BEGIN
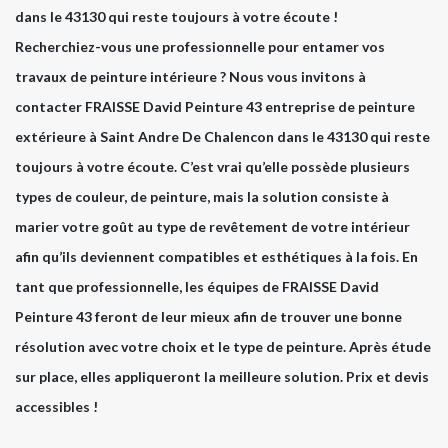
dans le 43130 qui reste toujours à votre écoute !
Recherchiez-vous une professionnelle pour entamer vos
travaux de peinture intérieure ? Nous vous invitons à
contacter FRAISSE David Peinture 43 entreprise de peinture
extérieure à Saint Andre De Chalencon dans le 43130 qui reste
toujours à votre écoute. C’est vrai qu’elle possède plusieurs
types de couleur, de peinture, mais la solution consiste à
marier votre goût au type de revêtement de votre intérieur
afin qu’ils deviennent compatibles et esthétiques à la fois. En
tant que professionnelle, les équipes de FRAISSE David
Peinture 43 feront de leur mieux afin de trouver une bonne
résolution avec votre choix et le type de peinture. Après étude
sur place, elles appliqueront la meilleure solution. Prix et devis
accessibles !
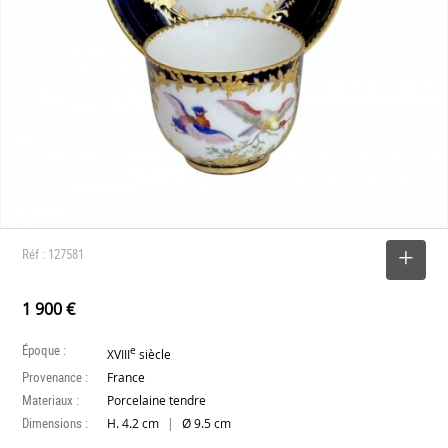
Réf : 127581
SELECTIONNER
1 900 €
Époque :
e
XVIII
siècle
Provenance :
France
Materiaux :
Porcelaine tendre
Dimensions :
|
H. 4.2 cm
Ø 9.5 cm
END
* Task goal: Copy exactly the lines from the one containing "contacter FRAISSE David" to the end of the records, both included, and leave the pictures out.

* Task response:
contacter FRAISSE David Peinture 43 entreprise de peinture
extérieure à Saint Andre De Chalencon dans le 43130 qui reste
toujours à votre écoute. C’est vrai qu’elle possède plusieurs
types de couleur, de peinture, mais la solution consiste à
marier votre goût au type de revêtement de votre intérieur
afin qu’ils deviennent compatibles et esthétiques à la fois. En
tant que professionnelle, les équipes de FRAISSE David
Peinture 43 feront de leur mieux afin de trouver une bonne
résolution avec votre choix et le type de peinture. Après étude
sur place, elles appliqueront la meilleure solution. Prix et devis
accessibles !
Réf : 127581
SELECTIONNER
1 900 €
Époque :
e
XVIII
siècle
Provenance :
France
Materiaux :
Porcelaine tendre
Dimensions :
|
H. 4.2 cm
Ø 9.5 cm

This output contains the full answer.